THE TASK
Scan the lines below for the word "that". Copy each line you find it in.
-- EXCERPTED RECORDS follows --
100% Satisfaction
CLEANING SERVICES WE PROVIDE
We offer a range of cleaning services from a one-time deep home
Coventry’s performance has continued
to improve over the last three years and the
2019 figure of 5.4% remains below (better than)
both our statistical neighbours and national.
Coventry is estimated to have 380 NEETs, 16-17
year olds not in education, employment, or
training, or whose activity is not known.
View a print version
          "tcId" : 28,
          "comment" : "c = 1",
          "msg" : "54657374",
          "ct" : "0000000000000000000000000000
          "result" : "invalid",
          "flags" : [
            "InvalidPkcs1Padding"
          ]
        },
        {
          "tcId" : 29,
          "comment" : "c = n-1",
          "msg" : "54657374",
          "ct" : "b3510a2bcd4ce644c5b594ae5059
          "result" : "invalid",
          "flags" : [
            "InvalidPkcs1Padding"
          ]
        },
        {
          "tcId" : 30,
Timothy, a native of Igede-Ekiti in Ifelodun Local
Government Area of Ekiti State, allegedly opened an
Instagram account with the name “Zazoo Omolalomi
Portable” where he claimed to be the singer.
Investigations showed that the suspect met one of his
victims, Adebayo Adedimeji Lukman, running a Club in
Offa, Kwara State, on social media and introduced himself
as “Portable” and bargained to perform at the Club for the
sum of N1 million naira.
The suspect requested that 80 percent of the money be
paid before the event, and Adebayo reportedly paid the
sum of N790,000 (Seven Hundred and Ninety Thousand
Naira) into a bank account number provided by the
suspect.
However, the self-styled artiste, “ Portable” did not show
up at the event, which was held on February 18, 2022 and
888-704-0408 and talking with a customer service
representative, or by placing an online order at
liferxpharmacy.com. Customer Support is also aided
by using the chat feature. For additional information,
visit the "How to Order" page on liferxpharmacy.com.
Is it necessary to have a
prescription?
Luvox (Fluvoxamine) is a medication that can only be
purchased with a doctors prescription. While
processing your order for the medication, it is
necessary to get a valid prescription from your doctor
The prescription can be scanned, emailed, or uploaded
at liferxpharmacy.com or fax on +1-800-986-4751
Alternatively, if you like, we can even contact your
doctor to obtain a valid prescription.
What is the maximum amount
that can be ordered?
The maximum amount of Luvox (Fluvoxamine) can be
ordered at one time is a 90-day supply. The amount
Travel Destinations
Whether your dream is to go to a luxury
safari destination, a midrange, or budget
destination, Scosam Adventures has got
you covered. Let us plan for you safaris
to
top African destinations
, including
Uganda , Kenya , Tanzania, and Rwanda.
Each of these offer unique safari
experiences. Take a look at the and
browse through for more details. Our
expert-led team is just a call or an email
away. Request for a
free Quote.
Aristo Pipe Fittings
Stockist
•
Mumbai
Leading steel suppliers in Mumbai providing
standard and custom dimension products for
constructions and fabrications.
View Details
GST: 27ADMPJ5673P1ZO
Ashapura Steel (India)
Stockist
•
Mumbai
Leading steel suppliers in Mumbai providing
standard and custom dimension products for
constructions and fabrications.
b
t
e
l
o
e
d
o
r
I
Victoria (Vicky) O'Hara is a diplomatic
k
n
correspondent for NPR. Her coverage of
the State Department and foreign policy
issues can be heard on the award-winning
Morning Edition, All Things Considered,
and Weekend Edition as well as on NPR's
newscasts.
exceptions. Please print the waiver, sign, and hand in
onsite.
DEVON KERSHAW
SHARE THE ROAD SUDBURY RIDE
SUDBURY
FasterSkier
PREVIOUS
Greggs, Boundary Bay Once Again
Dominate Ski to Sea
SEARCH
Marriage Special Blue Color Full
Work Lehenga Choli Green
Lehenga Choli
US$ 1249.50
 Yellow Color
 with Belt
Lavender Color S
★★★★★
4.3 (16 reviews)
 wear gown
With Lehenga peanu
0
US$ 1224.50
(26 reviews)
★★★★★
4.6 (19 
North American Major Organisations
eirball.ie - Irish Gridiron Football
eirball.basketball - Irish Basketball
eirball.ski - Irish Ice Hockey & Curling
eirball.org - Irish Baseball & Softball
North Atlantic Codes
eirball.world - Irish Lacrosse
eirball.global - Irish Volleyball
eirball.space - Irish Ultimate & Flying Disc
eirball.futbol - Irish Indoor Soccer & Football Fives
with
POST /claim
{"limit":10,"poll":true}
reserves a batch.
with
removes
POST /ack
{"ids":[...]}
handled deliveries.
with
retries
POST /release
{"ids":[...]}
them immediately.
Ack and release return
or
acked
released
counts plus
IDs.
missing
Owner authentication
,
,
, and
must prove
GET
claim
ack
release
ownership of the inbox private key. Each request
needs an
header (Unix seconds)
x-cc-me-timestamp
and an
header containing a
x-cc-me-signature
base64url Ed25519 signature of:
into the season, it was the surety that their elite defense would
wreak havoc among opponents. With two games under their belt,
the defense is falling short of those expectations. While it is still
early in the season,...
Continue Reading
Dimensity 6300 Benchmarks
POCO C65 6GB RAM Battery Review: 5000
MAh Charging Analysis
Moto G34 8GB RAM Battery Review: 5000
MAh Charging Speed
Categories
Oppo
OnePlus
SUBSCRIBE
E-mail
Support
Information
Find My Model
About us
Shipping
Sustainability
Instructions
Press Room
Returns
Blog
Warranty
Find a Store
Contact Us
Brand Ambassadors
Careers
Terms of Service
-- EXCERPTED RECORDS concluded --
EXPECTED OUTPUT
Investigations showed that the suspect met one of his
The suspect requested that 80 percent of the money be
Luvox (Fluvoxamine) is a medication that can only be
that can be ordered?
into the season, it was the surety that their elite defense would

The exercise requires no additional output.